Maybe it's just me but I don't think men move on faster, we are just better at hiding our emotions...well, at least I used to be...

I want so much to hear my wife tell me she loves me again, I'm a puppy dog following her around when she stops by, I'm scarred about how much power that gives her...oh wekk, it is what it is!

Marigold, you sound like a caring, giving person...I'm sure when the time is right, men (hopefully the MAN) will be lined up to tell you how sexy and attractive you are...it will happen, be patient!


----------



## Marigold (Oct 29, 2010)

thank you so much DjF for your encouragement.....it is so great to hear something positive.....when you go through an experience like this, you hear so many negative things about yourself from the person who you thought loved you most and you can feel very worthless and rejected.....I'm sure that you understand that feeling only too well.....thank you for being encouraging.....I think that's what we all need right now.....

also yes, I agree with what you say...perhaps men in general might be better at 'hiding' what they feel and pushing on, but it doesn't mean that they aren't hurting.....I had to take quite a bit of time off work, my H just seemed to carry on as 'normal' (working, going out etc).....but perhaps some of it was just a way of blocking out the pain by keeping busy......


----------



## DjF (Nov 24, 2010)

I keep busy by cleaning the house...working out, whatever I can do to relieve stress...I've missed work some too, but I've taught at the same school for 20 years, they are my family and read me too well...they tell me to go home...

also, remember that a lot of the negativity you hear from your beloved spouse it just spoken to create a barrier from the pain they know they are causing...they have to justify why they are doing what they are doing...
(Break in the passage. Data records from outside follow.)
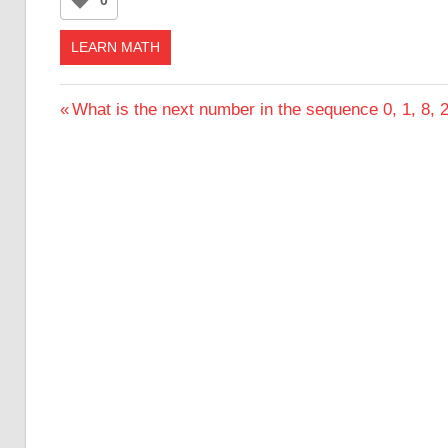
LEARN MATH
Post
Previous
What is the next number in the sequence 0, 1, 8, 2
Post:
navigation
You know who you are, you know your strengths and weaknesses, pay no heed to the evil words, place stock in yourself...sexy!!!


----------



## Marigold (Oct 29, 2010)

thank you DjF, that has made me smile


----------



## geo (Oct 29, 2010)

I will second the statement djf made, I am a man who is feeling all the hurt etc.. but I put on a brave/ i'm o.k face. If I am feeling down and can't mask my emotions, I will seclude myself until I can regain my composure. It is just the way most males are raised I guess. I suppose it will ease up over time and we can move on and form some new relationships without having to hide our "baggage"
take care,


----------



## DjF (Nov 24, 2010)

Man rule #31...stand in front of mirror for 5 minutes practicing looking stoic...


----------



## geo (Oct 29, 2010)

rule #31,
and my 2 sons have their game-face, amazing how traits are passed on without any effort on my part, guess it is monkey see monkey do..
Just had another thought in regards to marigolds original question. from my point, I am too lonely for any rebound. I would likely try to replace the hole in my heart too quickly. now with that in mind, I've found some enjoyment in the world of being a little flirtatious while out. It gives you that good boost to your confidence/esteem without getting involved.


----------



## Marigold (Oct 29, 2010)

Thank you DjF and Geo for the insightful comments you've posted....I certainly hadn't thought before that perhaps men were more practiced in general at putting on a 'brave face' and hiding the emotions....I'm not good at that myself and have ended up in tears in many situations since my husband left (in front of work senior work colleagues -  in street, bus etc etc).....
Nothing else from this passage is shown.